I’ve been thinking how rare it is to get an actual letter in the mail. Now that we have the internet and facebook, no one writes letters anymore, and that’s too bad.
I’ve decided to spend my last couple days of vacation dropping some notes to some deserving individuals.
Dear Ivory Soap:
Can soap get dirty? Like if you are in a public shower at the gym, and you drop your washcloth on the floor obviously you are not going to pick it up and wash your face with it because, gross, cooties from the 37 people who showered before you are obviously all OVER that cloth, but if you drop the soap is it the same thing? Or should you just rinse it off and consider it clean again? I really need to know this.
Yours in Cleanliness,
Thank you for weakening my eyesight so that I can no longer see the deep wrinkles developing around my eyes and nose. You are a wise and benevolent God.
Dear Colonel Saunders:
I am writing to let you know that I have almost mentally recovered from the trauma of nearly being coated in 11 secret spices and deep fried back in 1986. You really are a sick bastard, you know that? And your friend, Purdue, also. Hell is reserving a special spot for the likes of you two sickos.
Revenge will be mine,
Happy Library Workers week.
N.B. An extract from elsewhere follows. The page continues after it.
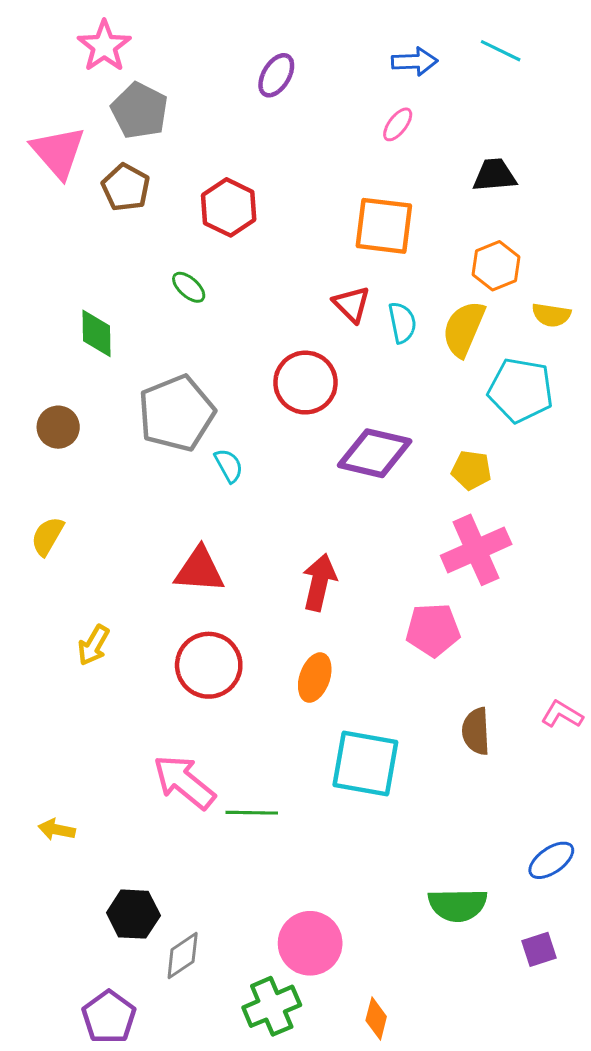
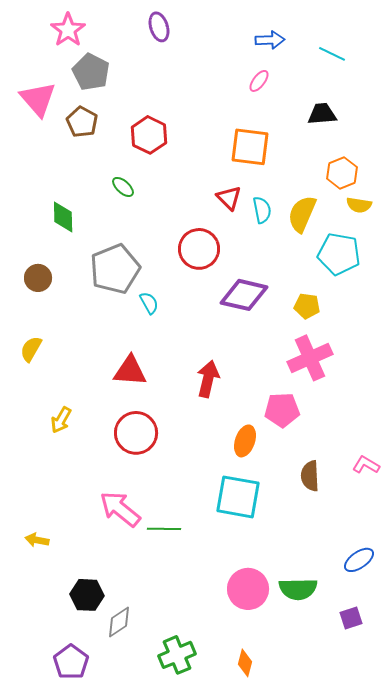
cyan line: (501, 51) -> (332, 54), moved
purple ellipse: (276, 75) -> (159, 27), moved, turned -48
orange hexagon: (496, 266) -> (342, 173), moved
orange ellipse: (315, 678) -> (245, 441), moved
pink circle: (310, 943) -> (248, 589), moved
I hope they did something special for you like give you a t-shirt or a coffee mug or something. I think a t-shirt that says “Librarians do it Quietly” would be very becoming.
Dear New Boss:
One thing that you do not yet know about me is that I eat cheese and crackers every single day while sitting at my desk and it is seriously annoying to anyone sitting within 10 yards of me. It would be best if I had my own office. I like the one at the end with the big window. I know that is your office. But I’ve noticed you do not eat cheese and crackers or any other annoying things, so perhaps a different arrangement would work better for everyone involved.
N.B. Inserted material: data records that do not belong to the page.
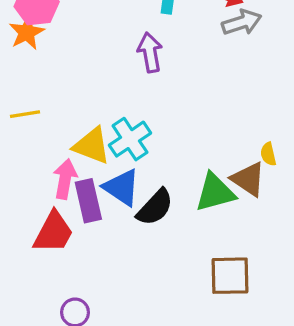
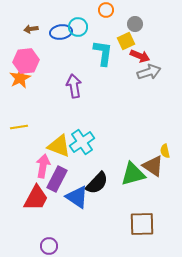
purple arrow: (150, 52) -> (74, 86), moved
blue triangle: (122, 187) -> (77, 197), moved
purple rectangle: (88, 201) -> (57, 179), turned 40

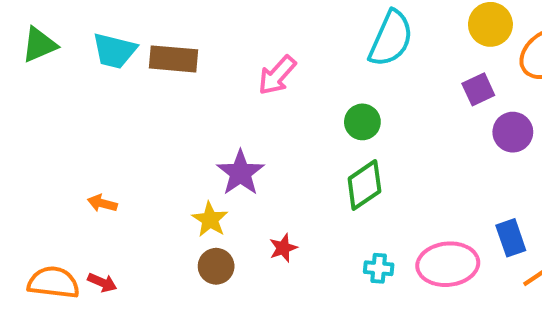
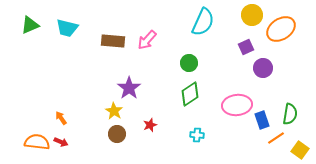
brown rectangle: (173, 59) -> (113, 41), moved
orange arrow: (102, 203) -> (61, 118), moved, turned 40
pink ellipse: (448, 264) -> (237, 105), moved

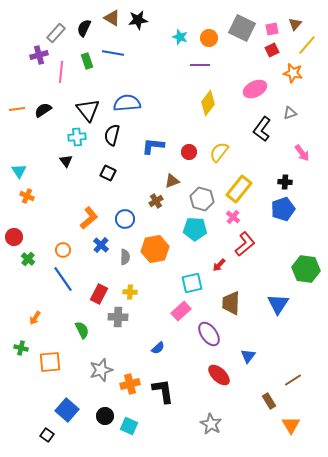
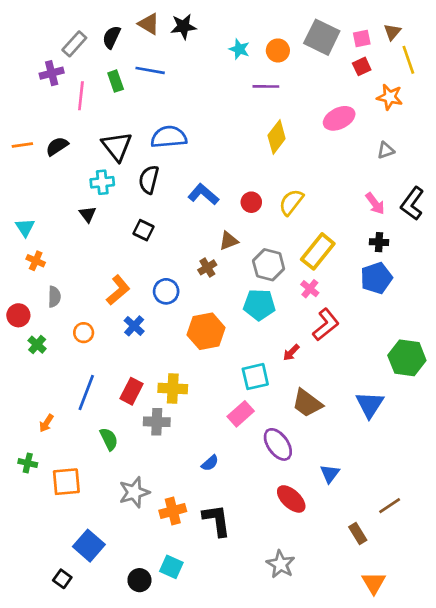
yellow line: (307, 45) -> (408, 60), turned -60
black L-shape: (262, 129) -> (412, 204), moved
blue L-shape: (153, 146) -> (203, 194), turned 35
pink arrow: (302, 153) -> (375, 204), moved
gray semicircle: (125, 257) -> (54, 297), moved
blue line: (63, 279) -> (86, 392), moved, turned 56
yellow cross: (130, 292) -> (173, 389), size x1.5
brown trapezoid: (231, 303) -> (307, 403), turned -55
black circle: (105, 416) -> (139, 580), moved
orange triangle: (291, 425) -> (374, 583), moved

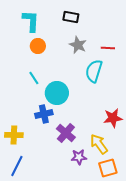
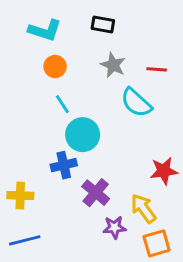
cyan L-shape: (31, 21) -> (45, 30), turned 105
cyan semicircle: (94, 71) -> (136, 103), turned -65
cyan line: (34, 78) -> (62, 104), moved
blue line: (17, 166) -> (25, 240), turned 50

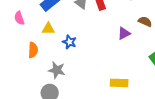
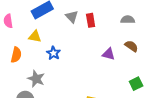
purple triangle: (124, 33) -> (109, 54), turned 32

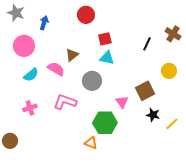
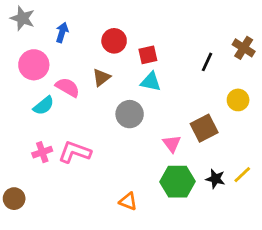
red circle: (86, 15) -> (114, 41), moved
pink semicircle: (56, 69) -> (68, 87), moved
pink L-shape: (65, 102) -> (75, 152), moved
black star: (153, 115) -> (215, 179), moved
green hexagon: (105, 123) -> (177, 182), moved

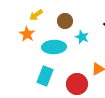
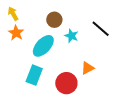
yellow arrow: (36, 15) -> (13, 14), moved, turned 96
cyan ellipse: (54, 47) -> (43, 46), turned -45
In the spirit of proactiveness,
That symbol idea was really stupid. Seriously, a symbol that has no pronunciation for a name? What the hell were you thinking?
I know it looks as though I haven’t done a thing all day. The house is a mess, there’s no dinner on the table, and there’s a cheese rind and sleeve of crackers in the living room where we mutually agreed I would never eat again. What you don’t realize is that I had to spend the day hunkering down on the couch because the census workers were all out in the neighborhood and if I had been up and moving around working and stuff, they totally would have seen me and been all up in my grill about how you haven’t sent in the census survey yet.
Dear Mark Knopfler,
I’m coming to see you play and I am a big, big fan. Did you know I also play the guitar? I would be happy to do a number with you if you think it would be entertaining to your audience. Here’s my cell number (401) 555-1234. Text me.
Dear Professor D:
Thank you for teaching me that the possessive form of it has no apostrophe. You did me a solid.
Dear Emily Dickinson:
Hello. I am finally getting back to you. I hope you are doing well and are getting out once in awhile.
I think you are a very smart and progressive little boy to want to pee standing up, like the big boys. Just remember when you do it that you have to AIM littleb. Because Golden Showers are not things that nice little boys give.
When I said, “Do you want to spend the day together on Thursday” and you said “Yes” and I said, “OK, I’ll call you”, I meant this Thursday, as in today, as in why aren’t you home? Not some arbitrary, vague Thursday in the distant future when the planets that occupy your universe might be in alignment. Lunch tomorrow?
Remember that time when I was 17 and there was that funny looking plant on my window sill and you asked me if it was marijuana and I said I didn’t know? That someone had given me the seeds and I just planted them to see what would grow? You were totally right not to fall for that. I see now how unconvincing that story was. It is just as unconvincing as Teenager Who Lives in the Basements explanation of why he can never make it home on time for dinner. I just don’t really think there is a dead zone at his friend C’s house that makes his phone shut off and that they do not have clocks anywhere in their house. This seems far fetched, does it not? I thought you might enjoy knowing that all my duplicitous teenage actions have come home to roost. But that curse you placed on me (I hope someday you have children JUST like you) really turned out to be a kicker. Is there anything you can do about that, by the way? Is there an expiration date for that curse? Is it recyclable? Just wondering.